Dagoberto Lima Godoy é advogado, esritor, engenheiro e ex-representante brasileiro na OIT.

A pressão dos Estados Unidos contra o Pix vem sendo apresentada como reação a supostas práticas discriminatórias do Brasil no mercado de pagamentos. O argumento é frágil. Os americanos acusam o modelo brasileiro de distorcer a concorrência e expressar uma forma de intervencionismo estatal, mas esquecem — ou fingem esquecer — que eles próprios criaram sistema semelhante: o FedNow, operado pelo Federal Reserve.

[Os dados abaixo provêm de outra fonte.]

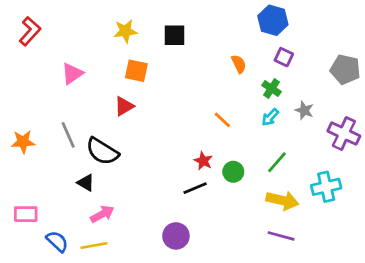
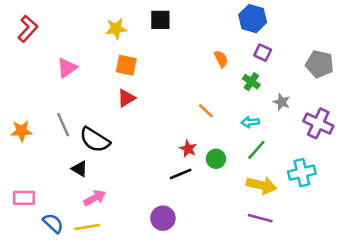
black square: (175, 35) -> (160, 20), moved
red triangle: (124, 106) -> (126, 98), moved
cyan arrow: (270, 117) -> (250, 122), moved, turned 42

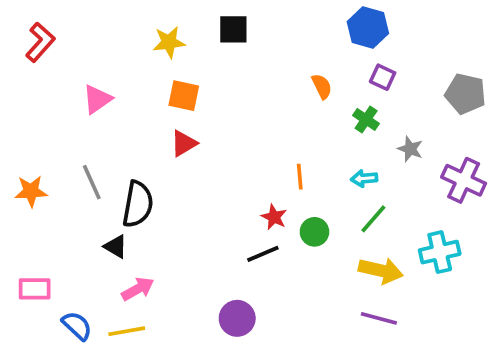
orange line: (206, 111) -> (300, 177), moved, turned 42
black semicircle: (95, 140) -> (138, 204), turned -112

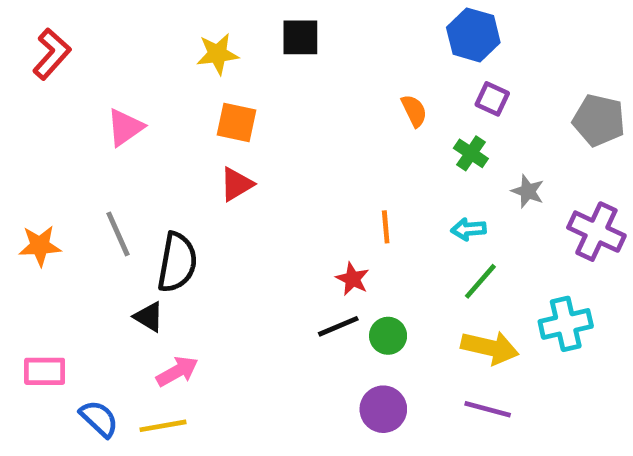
green circle: (314, 232) -> (388, 336), moved
purple circle: (237, 318) -> (383, 409), moved

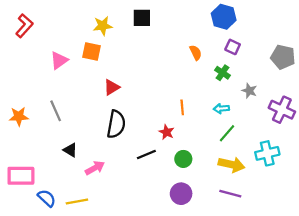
orange square: (236, 123) -> (91, 51), moved
black semicircle: (177, 262) -> (116, 124), moved
black line: (338, 326) -> (146, 154), moved
pink rectangle: (45, 371) -> (21, 176), size x1.4
pink arrow: (177, 371) -> (95, 168), moved

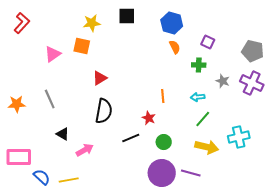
blue hexagon: (224, 17) -> (172, 23), moved
green cross: (223, 73) -> (199, 65), turned -32
purple cross: (282, 110) -> (252, 83), moved
purple circle: (181, 194) -> (162, 173), size x1.4
purple line: (230, 194) -> (191, 173), moved

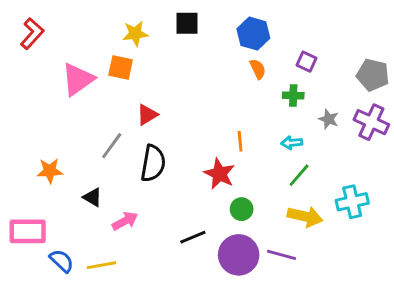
pink triangle: (53, 54) -> (78, 79), size x1.4
gray line: (50, 99) -> (112, 146), moved, turned 60
orange star: (17, 104) -> (50, 171), moved
red star: (149, 118) -> (219, 174), size x1.5
black line: (131, 138) -> (193, 237), moved

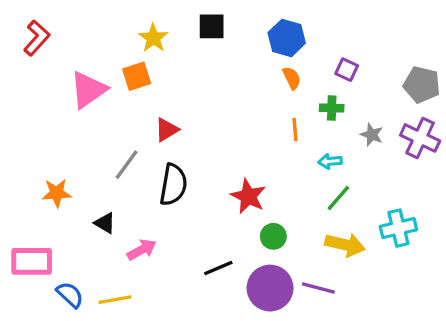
yellow star: (135, 34) -> (153, 38), turned -30
orange square: (121, 67) -> (137, 76), turned -30
orange line: (240, 141) -> (295, 130), moved

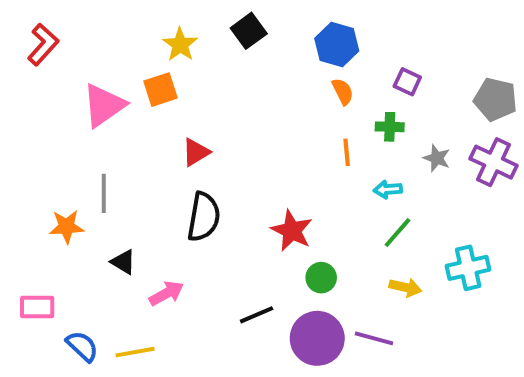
black square: (212, 26) -> (249, 31), turned -36
gray line: (127, 165) -> (104, 193), moved, turned -36
yellow arrow: (345, 245) -> (405, 287), size x0.7
pink rectangle: (32, 261) -> (37, 307), size x0.7

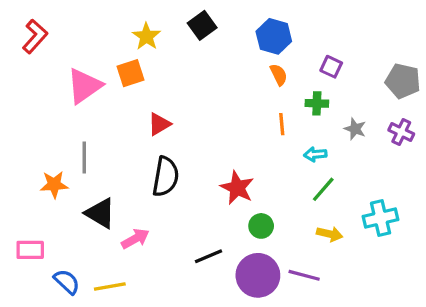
purple cross: (494, 162) -> (401, 132), size x0.7
black triangle: (123, 262) -> (100, 213), size x1.5

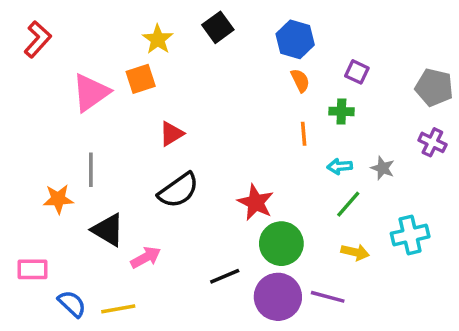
gray star: (355, 129) -> (383, 168), moved
black semicircle: (166, 177) -> (178, 190), turned 45
green circle: (261, 226) -> (281, 244), size x1.6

Na verdade, a resistência americana ao Pix não se explica apenas por zelo concorrencial. Quem controla a infraestrutura de pagamentos controla também dados, padrões técnicos, custos de transação e parte relevante da arquitetura financeira. O Pix, no Brasil, o UPI, na Índia, o QRIS, na Indonésia, e sistemas semelhantes, reduzem a centralidade das grandes redes privadas internacionais. A preocupação americana, portanto, não se limita ao Brasil; envolve a proliferação de infraestruturas nacionais ou regionais que escapam ao domínio tradicional das plataformas financeiras ocidentais.